Sunday, September 7, 2008

Pragmatic Thinking and Learning: a great book on learning and self-improving

Sometimes I think the software development is so nervous and stressful, with all the deadlines, loud co-workers and amount of information to process. So I ask myself: how all these guys out there handle this? Maybe it's just personal issues? What can we do to improve everyday work? How to acquire all the knowledge and stay sane?

This is why I really liked the new book from Pragmatic Programmer — "Pragmatic Thinking and Learning". Not only it gave me answers for those questions but uncovered such interesting topics as the human brain, the conscious and Dreyfus models of learning. Bravo, Andy Hunt!

It's still in Beta but looks pretty release-ready. My highest recommendation, especially for programmers, although it can be useful for anyone who wants to learn.

Thursday, September 4, 2008

Handling deployment issues with Git and Capistrano

Well, that happens sometimes: a big bad piece of the early development changes suddenly leaks to the production. But if you have Capistrano and Git everything comes up pretty manageable.

On CookEatShare we use the next deployment scheme:

  • the master branch of our git repository is the development mainline, it's accessible to all team members and used mostly to share intermediate work results; most of us do the development in the private branches, rebase those to the master branch, then merge into master and push/pull the changes;
  • the staging branch used, well, for the staging. The master branch is being merged to the staging when there is something to demonstrate. Usually it's a working code with possible bugs here and there;
  • the production branch is current cookeatshare.com state: staging is being merged there only if everything is fine and the current bugs were fixed. Capistrano deploys to the production from that branch.

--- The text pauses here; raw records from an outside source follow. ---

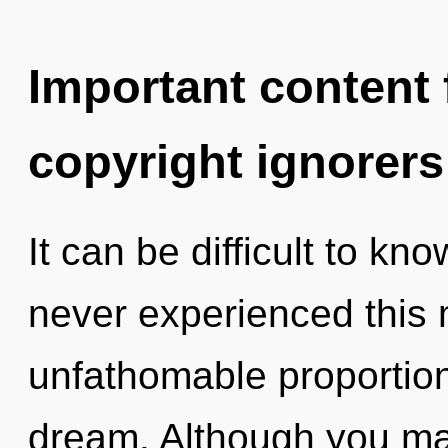
Important content f
copyright ignorers
It can be difficult to kn
never experienced this
unfathomable proportions,
dream. Although you may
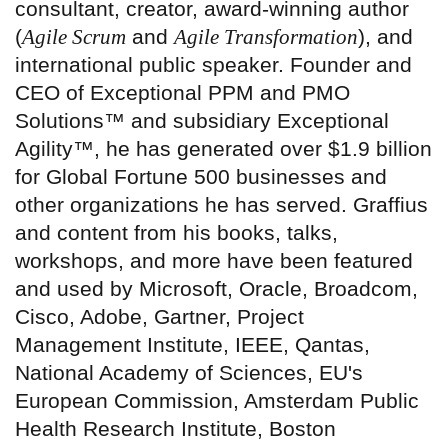
consultant, creator, award-winning author
(
Agile Scrum
and
Agile Transformation
), and
international public speaker. Founder and
CEO of Exceptional PPM and PMO
Solutions™ and subsidiary Exceptional
Agility™, he has generated over $1.9 billion
for Global Fortune 500 businesses and
other organizations he has served. Graffius
and content from his books, talks,
workshops, and more have been featured
and used by Microsoft, Oracle, Broadcom,
Cisco, Adobe, Gartner, Project
Management Institute, IEEE, Qantas,
National Academy of Sciences, EU's
European Commission, Amsterdam Public
Health Research Institute, Boston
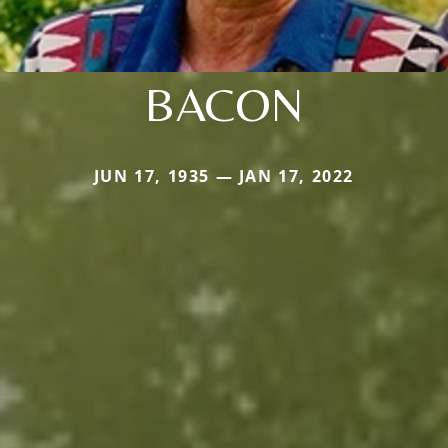
BACON
JUN 17, 1935 — JAN 17, 2022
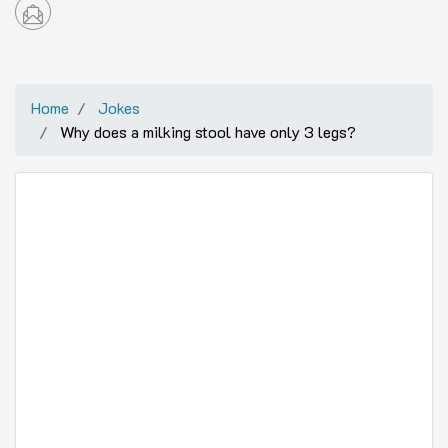
Home
Jokes
Why does a milking stool have only 3 legs?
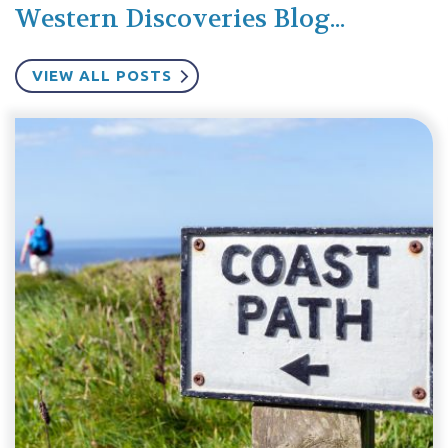
Western Discoveries Blog...
VIEW ALL POSTS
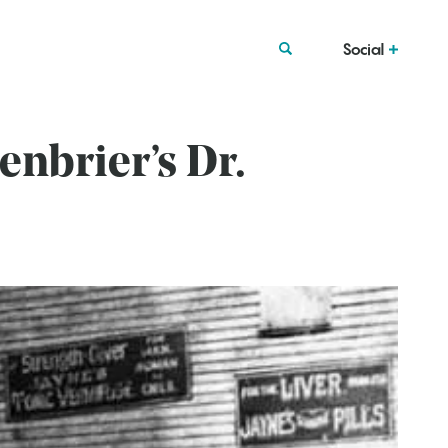
Social
enbrier’s Dr.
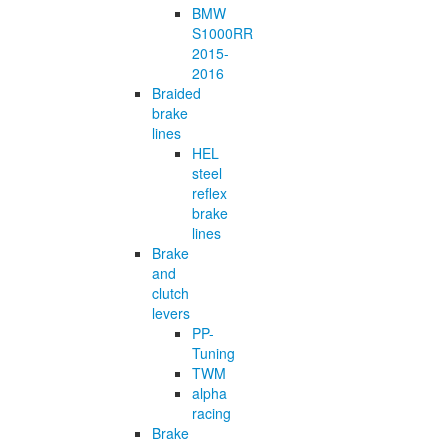
BMW
S1000RR
2015-
2016
Braided
brake
lines
HEL
steel
reflex
brake
lines
Brake
and
clutch
levers
PP-
Tuning
TWM
alpha
racing
Brake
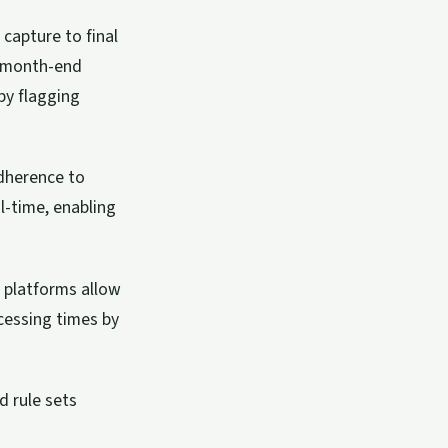
capture to final
ng month-end
by flagging
dherence to
l-time, enabling
 platforms allow
cessing times by
d rule sets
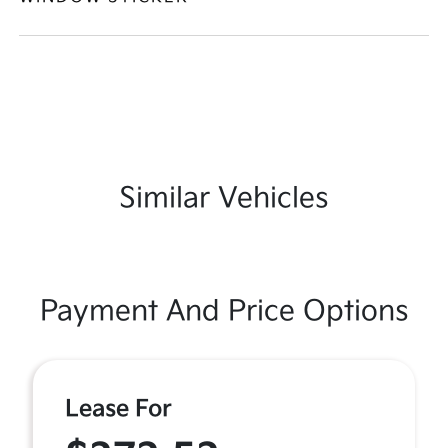
Similar Vehicles
Payment And Price Options
Lease For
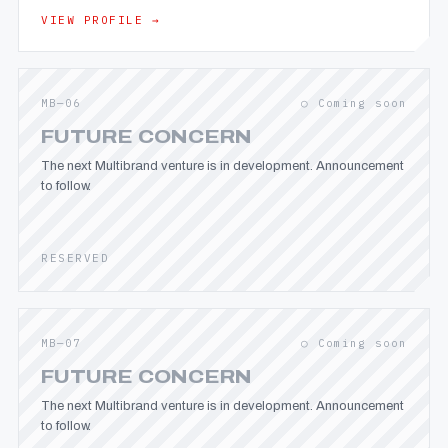
VIEW PROFILE →
MB—06
○ Coming soon
FUTURE CONCERN
The next Multibrand venture is in development. Announcement
to follow.
RESERVED
MB—07
○ Coming soon
FUTURE CONCERN
The next Multibrand venture is in development. Announcement
to follow.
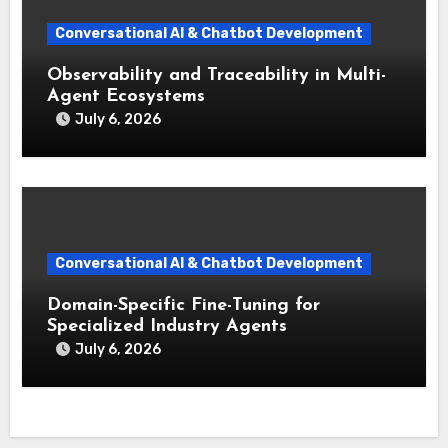
Conversational AI & Chatbot Development
Observability and Traceability in Multi-
Agent Ecosystems
July 6, 2026
Conversational AI & Chatbot Development
Domain-Specific Fine-Tuning for
Specialized Industry Agents
July 6, 2026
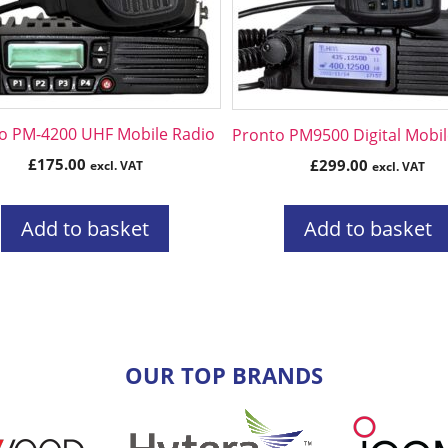
o PM-4200 UHF Mobile Radio
Pronto PM9500 Digital Mobil
£
175.00
£
299.00
excl. VAT
excl. VAT
Add to basket
Add to basket
OUR TOP BRANDS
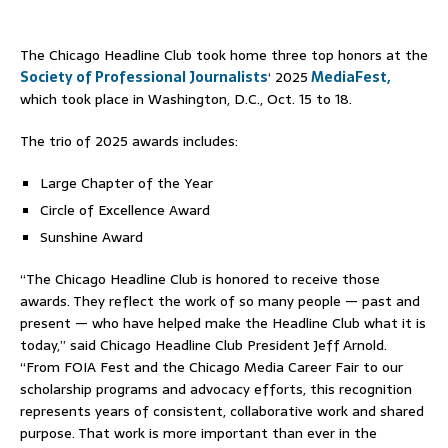
The Chicago Headline Club took home three top honors at the
Society of Professional Journalists
‘ 2025
MediaFest,
which took place in Washington, D.C., Oct. 15 to 18.
The trio of 2025 awards includes:
Large Chapter of the Year
Circle of Excellence Award
Sunshine Award
“The Chicago Headline Club is honored to receive those
awards. They reflect the work of so many people — past and
present — who have helped make the Headline Club what it is
today,” said Chicago Headline Club President Jeff
Arnold.
“From FOIA Fest and the Chicago Media Career Fair to our
scholarship programs and advocacy efforts, this recognition
represents years of consistent, collaborative work and shared
purpose. That work is more important than ever in the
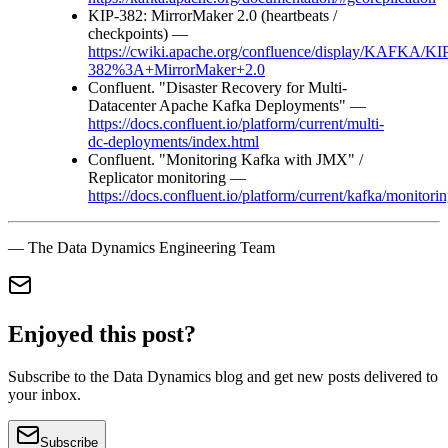
KIP-382: MirrorMaker 2.0 (heartbeats /
checkpoints) —
https://cwiki.apache.org/confluence/display/KAFKA/KI
382%3A+MirrorMaker+2.0
Confluent. "Disaster Recovery for Multi-
Datacenter Apache Kafka Deployments" —
https://docs.confluent.io/platform/current/multi-
dc-deployments/index.html
Confluent. "Monitoring Kafka with JMX" /
Replicator monitoring —
https://docs.confluent.io/platform/current/kafka/monitori
— The Data Dynamics Engineering Team
Enjoyed this post?
Subscribe to the Data Dynamics blog and get new posts delivered to
your inbox.
Subscribe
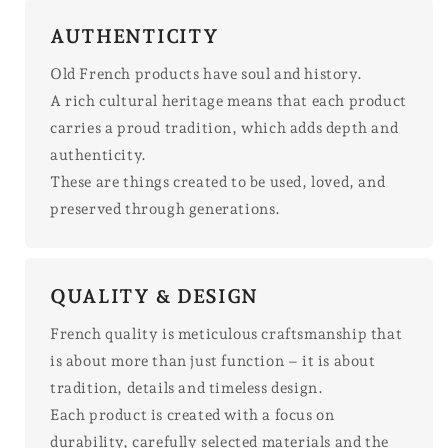
AUTHENTICITY
Old French products have soul and history.
A rich cultural heritage means that each product
carries a proud tradition, which adds depth and
authenticity.
These are things created to be used, loved, and
preserved through generations.
QUALITY & DESIGN
French quality is meticulous craftsmanship that
is about more than just function – it is about
tradition, details and timeless design.
Each product is created with a focus on
durability, carefully selected materials and the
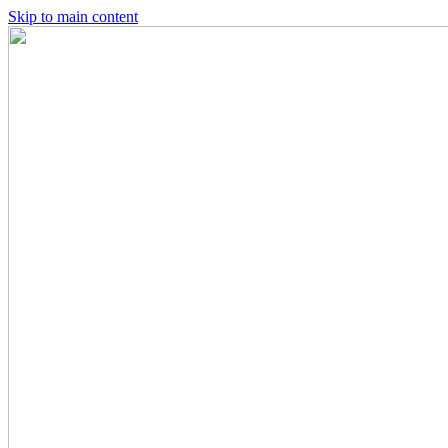
Skip to main content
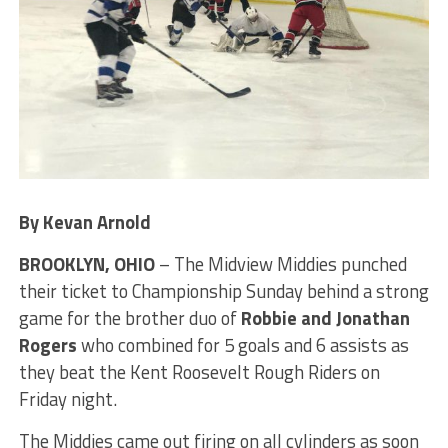
By Kevan Arnold
BROOKLYN, OHIO
– The Midview Middies punched
their ticket to Championship Sunday behind a strong
game for the brother duo of
Robbie and Jonathan
Rogers
who combined for 5 goals and 6 assists as
they beat the Kent Roosevelt Rough Riders on
Friday night.
The Middies came out firing on all cylinders as soon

We don't have a strict release management discipline. We're a startup and everyone is wearing multiple hats, so deployment can be done by anyone who has something to show. Sometimes it really screws up everything.

So, what to do if some very important patch came into the production and took some hairy guests with him. First, is, of course, cap deploy:rollback. After that we have our previous state restored but there are still 2 problems:

  • Our important patch is somewhere deep inside of the current mainline and it's still not applied to the production;
  • The production branch is no longer pristine, it has all the undesired commits.

So here's the thing:

cap deploy:rollback
git co production

Now take a look at git log and find the commit with patch (let's say it is P)

git diff P^1 P > our.patch # Keep patch at hand
git reset --hard PREV # PREV is pristine production state before unfortunate merging
git apply our.patch # We can do it in separate branch forked of current one if we need to rebase to other branches.

Actually this patch didn't apply at the first try, so I had to do some small changes, fortunately the patch was tiny, only 5 lines changed in 3 or 4 files.

git ci -a -m "Patch applied" # I use aliases for commit, checkout, status etc.
git push origin production --force # Note '--force' as it's not fast-forward push
cap deploy

Phew, thanks git for making all of this so easy (and there's maybe even easier way if not in the middle of the night with CEO on Skype).

Anyway, to correctly apply the patch to the production it should be forked from the production itself, merged back, and then rebased and propagated to other branches). But sometimes things are not that nice and maybe this will help you (if you use separate branches for the multistaging).

Finally, some sleep!